The company had planned to release the quad-core AMD Phenom 9700 (2.4 Ghz) and 9900 (2.6 GHz) chips this quarter, along with the three other Phenom models AMD has already released, the 9500, 9600 and 9600 Black Edition (which is specifically for the overclocking market).

Instead, the company decided to put the two faster chips at the back of the line and release the Phenom 9000e, a low power, 65-watt processor, and the triple-core Phenom 8000 in the first quarter.

There were assumptions on blogs and enthusiast sites alike that this might be due to the errata bug that halted delivery of the Quad Core Opteron, or perhaps manufacturing problems. None of this was true, according to an AMD spokesperson.

“This gets sort of frustrating. It’s a prioritization based on feedback from OEMs that want triple core for the mainstream market, which represents more than 70 percent of the market,” Jake Whitman of AMD told InternetNews.com. “It’s an adjustment to our schedule based on feedback from our customers.”

Whitman said the enthusiast market is “incredibly important to us. That’s why we added that Black Edition part in Q4. That wasn’t originally on the roadmap.” But the enthusiast market, made up of gamers and power users, only makes up less than five percent of AMD’s market, although those chips tend to go into very high-end, decked out systems.

The Black Edition chip is unlocked, meaning users can tinker with its multiplier. A CPU’s speed is determined on its clock speed and multiplier. A 2.4 Ghz chip, for instance, has a 200 MHz clock and a multiplier of 12. Overclockers experiment with the clock speed and other things, like voltage and how much cooling they can manage, to increase performance.
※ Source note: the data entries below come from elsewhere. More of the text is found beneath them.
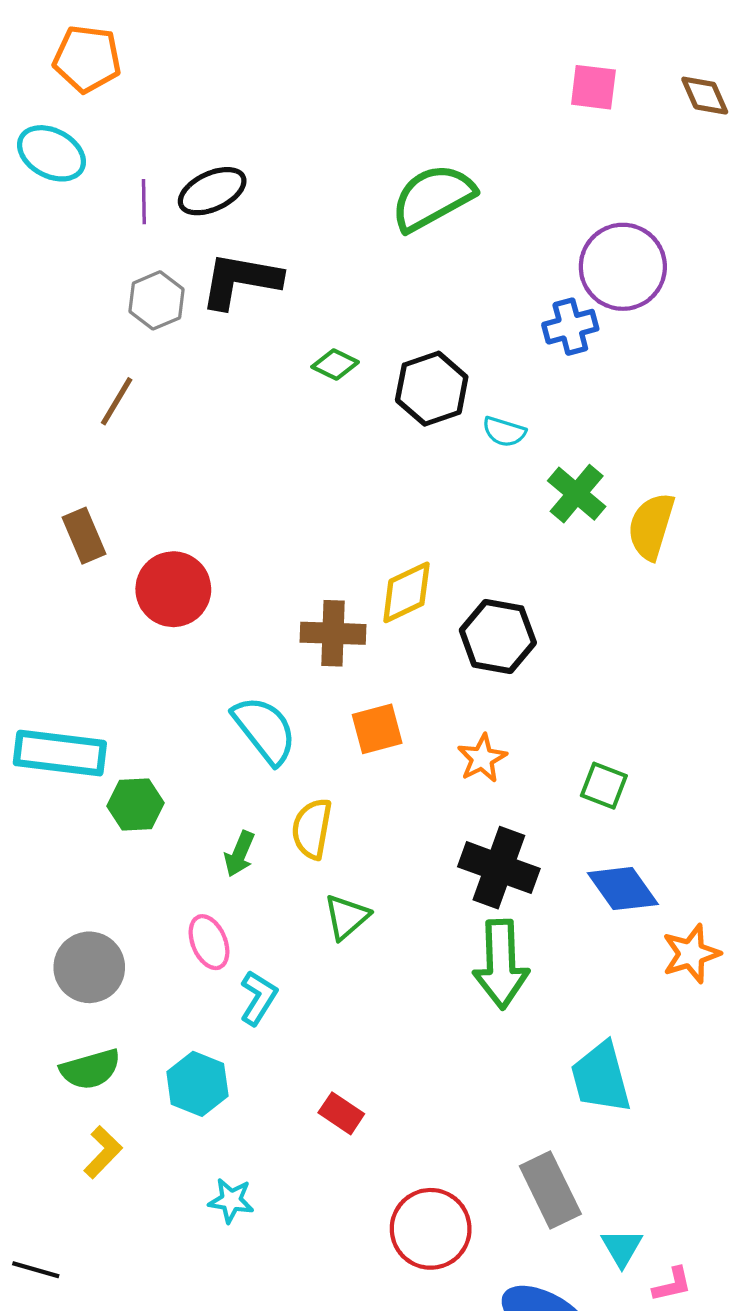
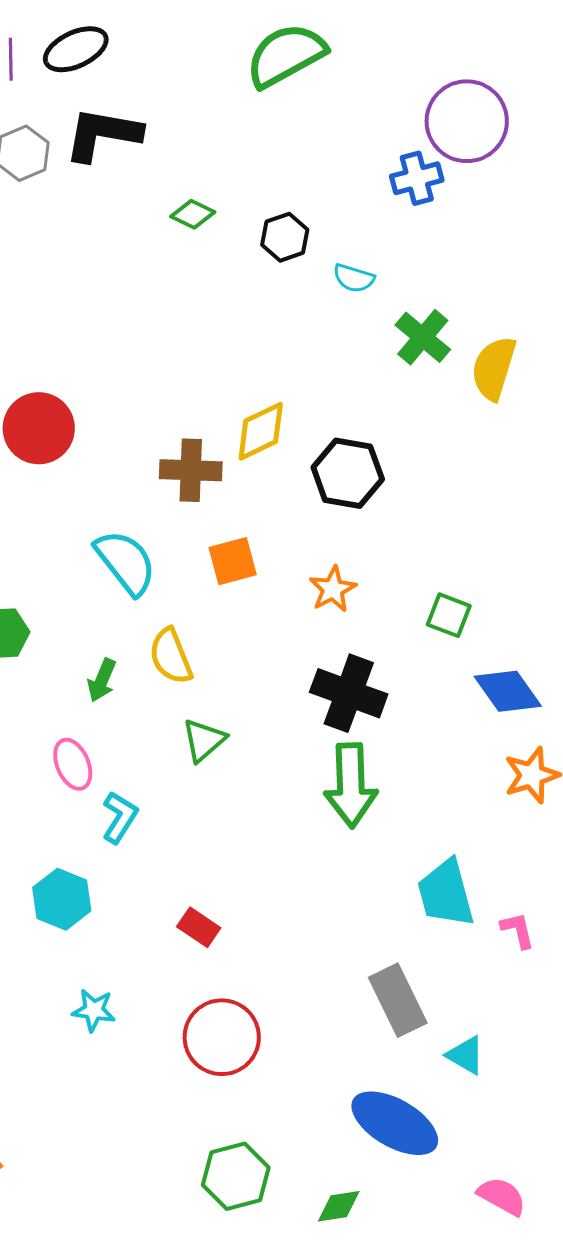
black hexagon: (432, 389) -> (285, 237), size x0.7
yellow semicircle: (312, 829) -> (171, 656), turned -32
blue diamond: (623, 889) -> (508, 691), moved
red circle: (431, 1229) -> (222, 1037), moved
cyan triangle: (622, 1248) -> (466, 1055), turned -30
pink L-shape: (672, 1285) -> (518, 930), moved, turned -90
The unlocked Black Edition chip means enthusiasts can change the multiplier to 13, 13.5, or higher along with changing the clock speed to see how much performance they can extract out of a chip without turning it into a charcoal briquette.

AMD has not disclosed the speeds of either the Phenom 9000e nor the Phenom 8000 but will as they approach launch, said Whitman.

In-Stat senior analyst Jim McGregor agreed that AMD was smart to prioritize but wonders why it didn’t release all of the chips at once. “That’s the volume part of the segment. It’s a natural choice, but if they have the mainstream part, why didn’t they come out with all of them at once? There have been so many delays someone at AMD should have been axed by now,” he said.

Intel did stagger the launch of Penryn to a degree, launching with the high-end Xeon and desktop parts first, but at CES this week it hit the market with a flood of products, 16 in all. AMD is launching chips two or three at a time when confidence in the company is being continuously shaken.

“There’s no excuse for launching one part of the platform and not another. There’s no excuse for not going great guns. You better let the world know you’re back,” said McGregor.